American First Federal, Inc. v. Theodore
OPINION AND ORDER: AFFIRMING the Bankruptcy Court's decision of 12/22/2016. Signed by District Judge J. Garvan Murtha on 8/30/2017. (kak)
UNITED STATES DISTRICT COURT
DISTRICT OF VERMONT
AMERICAN FIRST FEDERAL, INC.,
JAMES T. THEODORE,
Case No. 1:16-cv-329-jgm
OPINION AND ORDER
Appellant American First Federal, Inc. (“American First”) appeals the Bankruptcy Court’s
December 22, 2016 final order granting James T. Theodore’s (Debtor or “Theodore”) motion for
entry of discharge. The Bankruptcy Court overruled American First’s objection; American First
appeals under 28 U.S.C. § 158(a), which grants this Court jurisdiction to hear appeals from the
Bankruptcy Court. For the following reasons, the Bankruptcy Court’s decision is affirmed.
Appellee James T. Theodore filed for bankruptcy under Chapter 11 of the Bankruptcy Code
in February 2010. At the time, Theodore had not made payments on six mortgage notes held by
Fannie Mae for the preceding six months. Two weeks prior to his bankruptcy filing, Fannie Mae
had served Theodore with a notice of non-judicial foreclosure sale. Beginning in November 2010,
after Debtor filed his initial disclosure statement and plan and Fannie Mae objected, the parties
The facts are gleaned primarily from the Bankruptcy Court’s Memorandum of Decision
(Doc. 1 at 4-10). The entire Record is available at Docket Entry 2. Unless otherwise noted, the
relevant facts were stipulated by the parties or found without challenge by the bankruptcy court.
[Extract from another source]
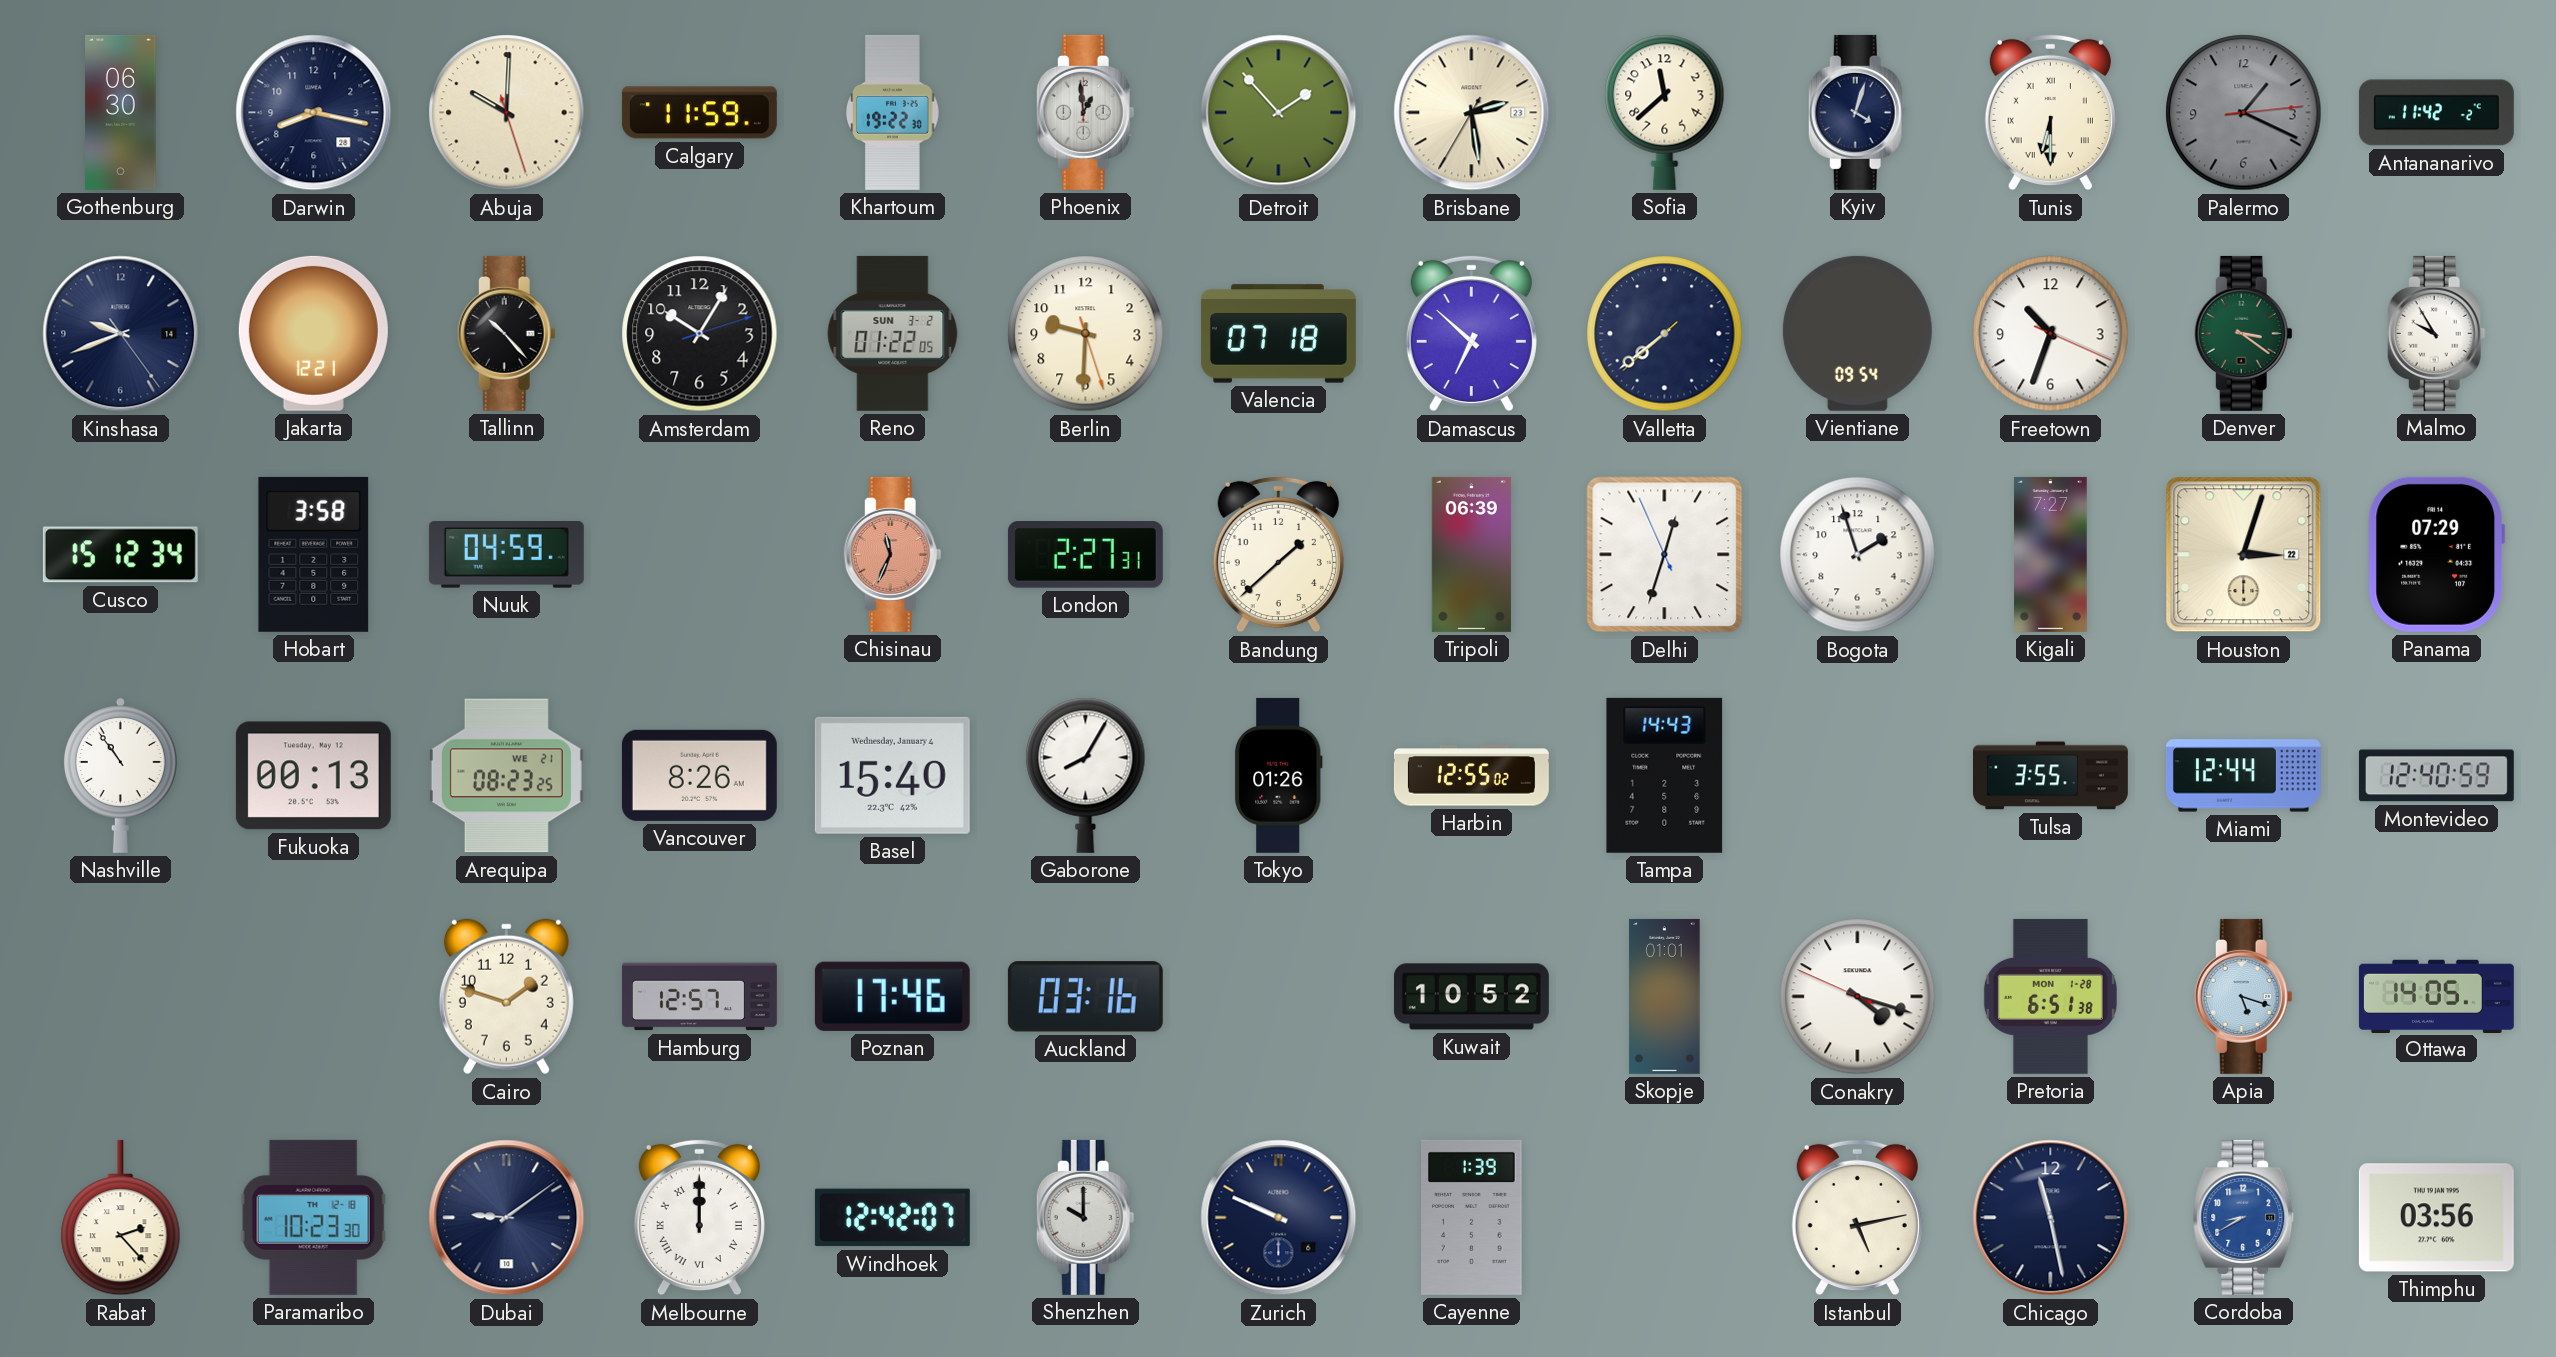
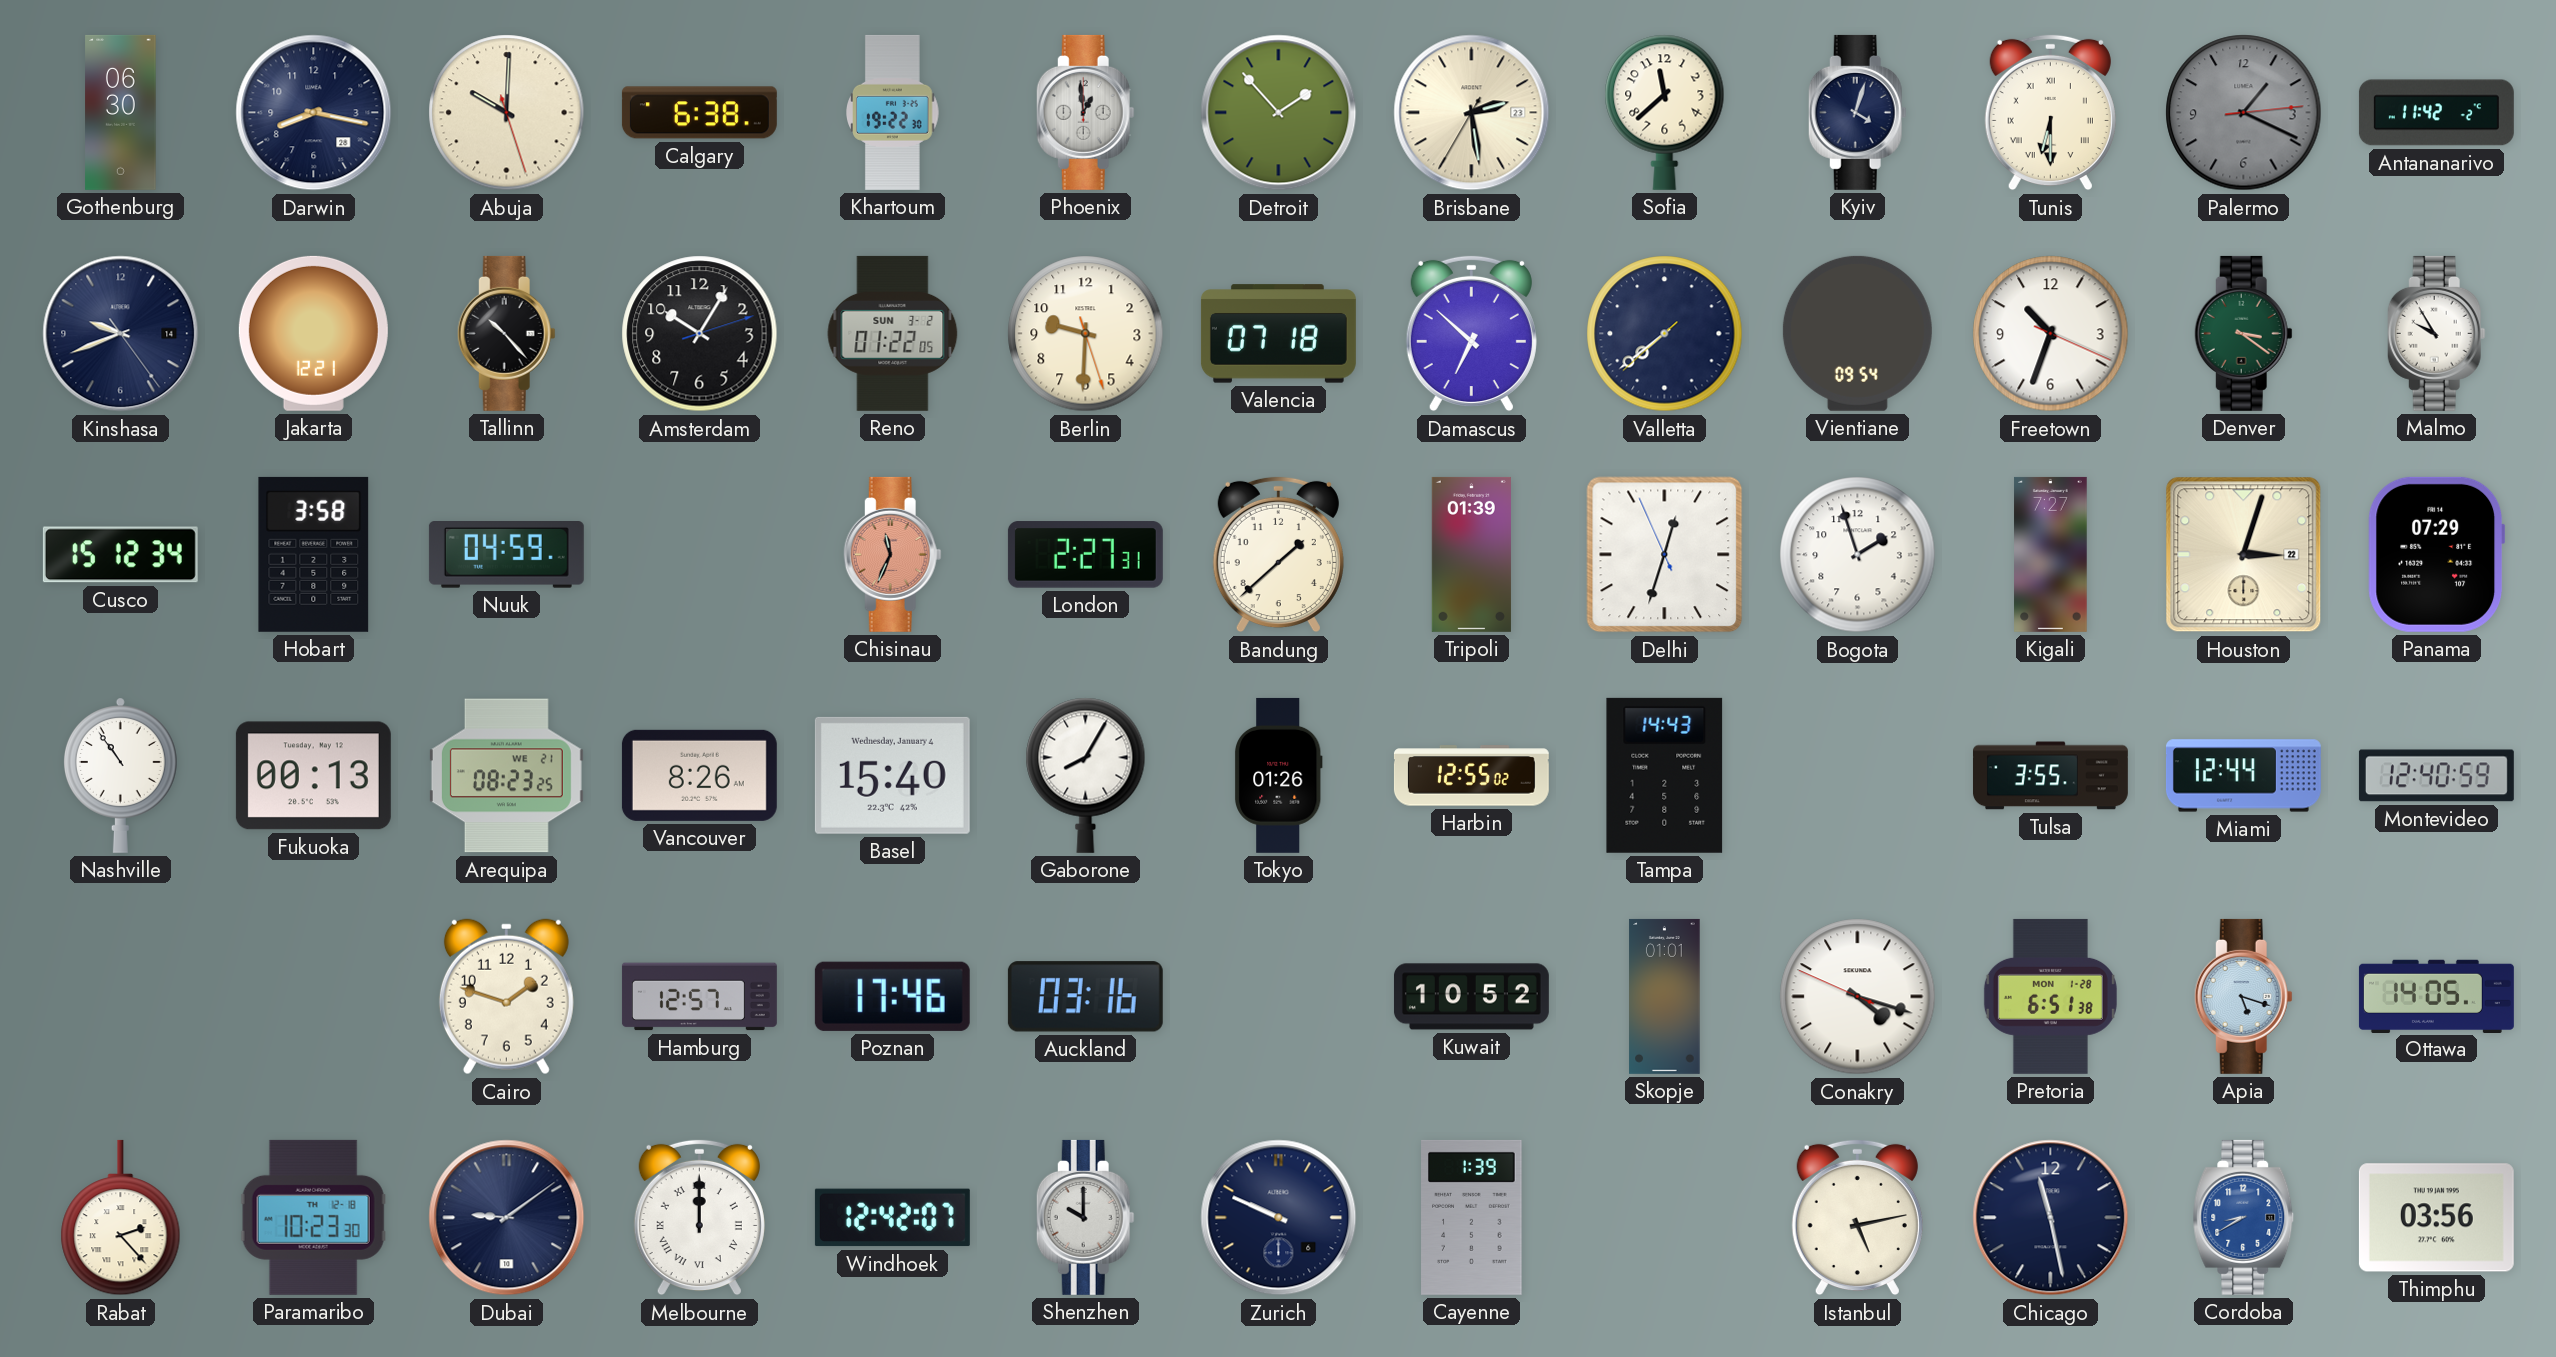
Calgary: 11:59 -> 6:38
Tripoli: 06:39 -> 01:39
entered into negotiations. In October 2011, the Bankruptcy Court confirmed Debtor’s plan with
the consent of Fannie Mae.
In early 2016, Debtor moved to modify the plan, Fannie Mae objected, and the Bankruptcy
Court denied the motion. In March 2016, Fannie Mae transferred its interest in the mortgage notes
and security documents to American First Federal. In July 2016, Debtor and American First entered
into a loan modification agreement with respect to all six notes and agreed to modify the 2011
confirmed plan. Debtor filed a motion to modify the plan and confirmation order and a proposed
modified plan, to which American First consented. The Bankruptcy Court granted the motion
modifying the confirmation order in August. The Order incorporated the new loan modification
terms and specified “all other terms of the confirmed plan not specifically modified” remained in
effect. Both confirmed plans stated reaffirmation agreements shall only be enforceable if entered
into in accordance with 11 U.S.C. § 524. See Doc. 2-2 ¶ 11.4; Doc. 2-31 ¶ 11.4.
In November 2016, Debtor filed a motion for entry of discharge and final decree to which
American First objected. On December 9, the Bankruptcy Court held a hearing on the motion and
objection at which only Debtor’s attorney and the United States Trustee’s representative appeared;
no representative of American First was in attendance. The Debtor requested the Bankruptcy Court
overrule the objection. American First had asserted the discharge order should state “any discharge
granted does not affect Mr. Theodore’s liability under the obligations currently held by [American
First]” based upon the post-petition, post-confirmation agreement. (Doc. 2-39 at 2.)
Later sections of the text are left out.